Наш эшелон , в котором был всего один вагон с людьми, а, именно, теплушка с двадцатью заключенными, а остальные – пустой товарняк, разбомбили утром следующего дня у станции Рудница. Я не знаю, сколько из нас осталось в живых, потому что, выпрыгнув из вагона, я оказался в двух шагах от густого лесочка, в котором и поспешил скрыться.
После недолгого раздумья о том, куда же мне теперь идти, я решил продолжить свой маршрут, то есть, пробираться на север.
Идти вдоль дороги было легко. Я шел прямо по шпалам, но, услышав звук приближавшегося поезда, уходил в лес. Труднее стало, когда лес закончился и пошли поля с неубранной еще пшеницей. Приходилось прятаться в ней, а на это уходило время. Еще хуже обстояло дело с едой.

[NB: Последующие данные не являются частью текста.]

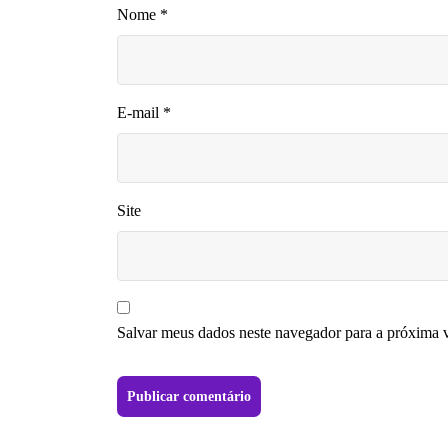
Nome
*
E-mail
*
Site
Salvar meus dados neste navegador para a próxima 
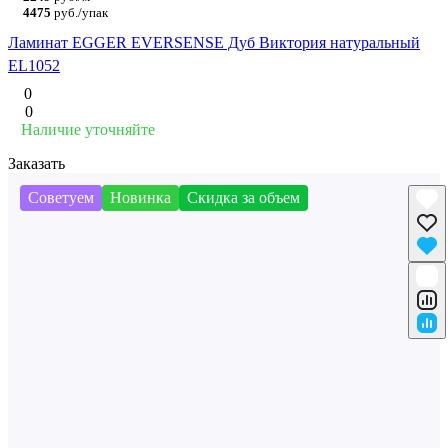
4475
руб./упак
Ламинат EGGER EVERSENSE Дуб Виктория натуральный
EL1052
0
0
Наличие уточняйте
Заказать
Советуем
Новинка
Скидка за объем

В кармане моего пиджака у меня было три сухаря, которые я прикончил вечером первого дня, не думая о следующем. .Потом, уже в темноте, набрел на огород, который какой-то предусмотрительный железнодорожник разбил прямо у полотна. Там я наломал с десяток початков молодой кукурузы и накопал картошки, для которой соорудил мешочек из верхнего нательного белья.. Ночью
развел в лесочке костер, напек картошки и знатно поужинал, или позавтракал, если учесть, что это было в четыре часа утра.

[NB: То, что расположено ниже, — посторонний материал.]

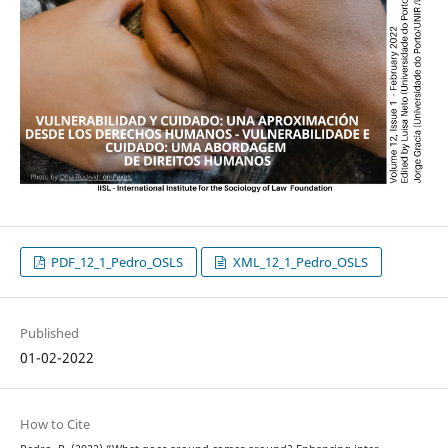
PDF_12_1_Pedro_OSLS
XML_12_1_Pedro_OSLS
Published
01-02-2022
How to Cite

И так я прошел три дня и три ночи, а на четвертый день впервые увидел немцев.
Их колонна пересекала железную дорогу, которая вела меня неизвестно куда . Следом за танками и серо-зелеными грузовиками шли пешие солдаты, веселые и сытые, чем они мне сразу не понравились. Я пропустил их, спрятавшись в кустах, а, когда стемнело, продолжил свой путь.
Сразу за переездом стоял какой-то указатель. Я посветил на него зажженной спичкой и прочел: «Жмеринка». И сразу вспомнил Осю Лёвкина, который, по словам моих ребят, отправился искать счастья в Жмеринке или Бердичеве.
Теперь и мне предстояло найти здесь пристанище, потому что идти дальше, питаясь одной картошкой, у меня не было сил.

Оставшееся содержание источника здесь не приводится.